One of the most popular types of wearables will be smartwatches, reaching a total of 34.3 million units shipped in 2016, up from the 21.3 million units expected to ship in 2015. By 2019, the final year of the forecast, total shipments will reach 88.3 million units, resulting in a five-year CAGR of 42.8%.

Apple’s watchOS will lead the smartwatch market throughout our forecast, with a loyal fanbase of Apple product owners and a rapidly growing application selection, including both native apps and Watch-designed apps. Very quickly, watchOS has become the measuring stick against which other smartwatches and platforms are compared. While there is much room for improvement and additional features, there is enough momentum to keep it ahead of the rest of the market.

Android/Android Wear will be a distant second behind watchOS even as its vendor list grows to include technology companies (ASUS, Huawei, LG, Motorola, and Sony) and traditional watchmakers (Fossil and Tag Heuer). The user experience on Android Wear devices has been largely the same from one device to the next, leaving little room for OEMs to develop further and users left to select solely on price and smartwatch design.

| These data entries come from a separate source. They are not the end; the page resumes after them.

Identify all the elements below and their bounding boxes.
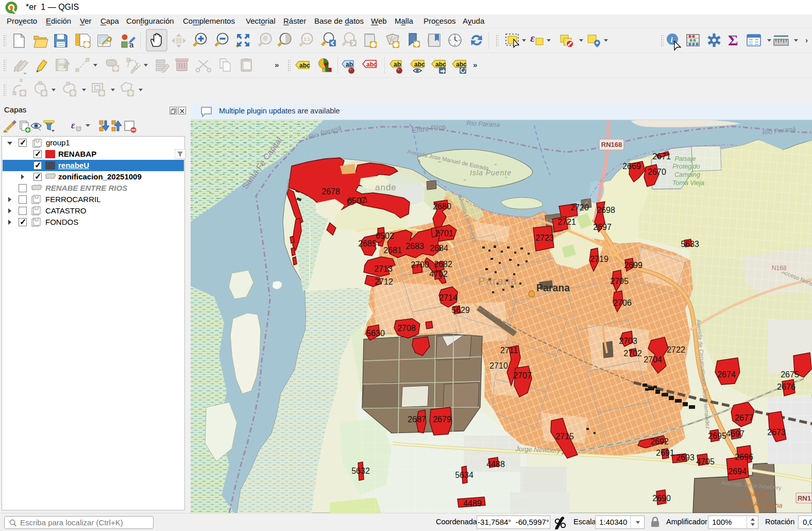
svg-text:2671: 2671 <box>652 152 671 161</box>
svg-text:2708: 2708 <box>397 324 416 333</box>
svg-text:2721: 2721 <box>557 218 576 226</box>
svg-text:2713: 2713 <box>374 264 393 273</box>
svg-text:2679: 2679 <box>433 415 451 424</box>
svg-text:2696: 2696 <box>735 453 753 461</box>
svg-text:5630: 5630 <box>366 329 385 338</box>
svg-text:2669: 2669 <box>622 162 641 171</box>
svg-text:Fuerza: Fuerza <box>746 490 767 499</box>
svg-text:RN168: RN168 <box>601 141 622 148</box>
svg-text:2706: 2706 <box>613 298 632 307</box>
svg-text:5634: 5634 <box>455 471 473 479</box>
svg-text:abc: abc <box>366 61 377 68</box>
svg-text:2697: 2697 <box>593 223 612 231</box>
svg-text:2682: 2682 <box>434 260 452 269</box>
svg-text:Protegido: Protegido <box>672 163 700 170</box>
svg-text:2675: 2675 <box>781 370 799 379</box>
svg-text:Camping: Camping <box>674 171 700 178</box>
svg-text:a: a <box>129 40 134 49</box>
svg-text:2683: 2683 <box>405 242 424 251</box>
svg-text:6507: 6507 <box>347 196 366 205</box>
svg-text:2714: 2714 <box>439 293 458 302</box>
svg-text:2681: 2681 <box>383 246 402 255</box>
svg-text:4697: 4697 <box>726 429 745 438</box>
svg-text:2704: 2704 <box>644 355 662 364</box>
svg-text:2684: 2684 <box>430 244 448 253</box>
svg-text:2700: 2700 <box>411 260 429 269</box>
svg-text:ande: ande <box>375 182 397 192</box>
svg-text:2703: 2703 <box>619 337 637 345</box>
svg-text:2702: 2702 <box>623 349 642 358</box>
svg-text:2723: 2723 <box>535 234 554 242</box>
svg-text:6502: 6502 <box>376 231 394 240</box>
svg-text:2699: 2699 <box>624 261 642 270</box>
svg-text:Σ: Σ <box>728 31 738 48</box>
svg-text:2707: 2707 <box>513 371 532 380</box>
svg-text:5632: 5632 <box>351 467 370 475</box>
svg-text:2678: 2678 <box>322 187 340 196</box>
svg-text:2693: 2693 <box>676 453 695 462</box>
svg-text:2691: 2691 <box>656 449 674 457</box>
svg-text:2670: 2670 <box>648 168 666 176</box>
svg-text:ε: ε <box>530 31 535 44</box>
svg-text:2720: 2720 <box>570 203 589 212</box>
svg-text:2692: 2692 <box>650 437 669 446</box>
svg-text:2711: 2711 <box>500 346 518 355</box>
svg-text:5629: 5629 <box>451 306 470 314</box>
svg-text:Jorge Newbery: Jorge Newbery <box>515 445 561 454</box>
svg-text:ε: ε <box>71 120 75 130</box>
svg-text:2674: 2674 <box>717 370 736 379</box>
svg-text:2710: 2710 <box>489 361 508 370</box>
svg-text:4489: 4489 <box>463 499 482 508</box>
svg-text:2698: 2698 <box>597 206 615 214</box>
svg-text:2690: 2690 <box>652 494 671 503</box>
svg-text:4702: 4702 <box>429 270 448 278</box>
svg-text:2687: 2687 <box>408 415 426 424</box>
svg-text:Isla Puente: Isla Puente <box>470 169 512 177</box>
svg-text:2719: 2719 <box>590 255 608 263</box>
svg-text:Paisaje: Paisaje <box>675 155 696 162</box>
svg-text:2715: 2715 <box>555 432 574 441</box>
svg-text:5633: 5633 <box>681 240 699 248</box>
svg-text:Parana: Parana <box>536 282 570 293</box>
svg-text:abc: abc <box>456 61 467 68</box>
svg-text:abc: abc <box>435 61 446 68</box>
svg-text:2677: 2677 <box>735 413 753 422</box>
svg-text:2694: 2694 <box>728 467 747 476</box>
svg-text:2680: 2680 <box>433 202 451 211</box>
svg-text:2705: 2705 <box>610 277 629 286</box>
svg-text:Toma Vieja: Toma Vieja <box>672 179 704 187</box>
svg-text:abc: abc <box>414 61 425 68</box>
svg-text:2722: 2722 <box>667 345 685 354</box>
svg-text:2701: 2701 <box>435 229 453 238</box>
svg-text:Paraná: Paraná <box>478 275 518 287</box>
svg-text:2712: 2712 <box>375 277 393 286</box>
svg-text:2685: 2685 <box>358 239 377 248</box>
svg-text:1:1: 1:1 <box>304 37 311 42</box>
svg-text:2695: 2695 <box>708 432 726 440</box>
svg-text:2673: 2673 <box>767 428 786 437</box>
svg-text:abc: abc <box>299 62 310 69</box>
svg-text:4705: 4705 <box>696 457 715 466</box>
svg-text:RN1: RN1 <box>798 494 811 502</box>
svg-text:2676: 2676 <box>777 383 796 391</box>
svg-text:N168: N168 <box>772 264 787 272</box>
svg-text:4488: 4488 <box>486 460 505 469</box>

Smartwatch pioneer Pebble will cede market share to AndroidWear and watchOS but will not disappear altogether. Its simple user interface and devices make for an easy-to-understand use case, and its price point relative to other platforms makes Pebble one of the most affordable smartwatches on the market.

Samsung’s Tizen stands to be the dark horse of the smartwatch market and poses a threat to Android Wear, including compatibility with most flagship Android smartphones and an application selection rivaling Android Wear. Moreover, with Samsung, Tizen has benefited from technology developments including a QWERTY keyboard on a smartwatch screen, cellular connectivity, and new user interfaces. It’s a combination that helps Tizen stand out, but not enough to keep up with AndroidWear and watchOS.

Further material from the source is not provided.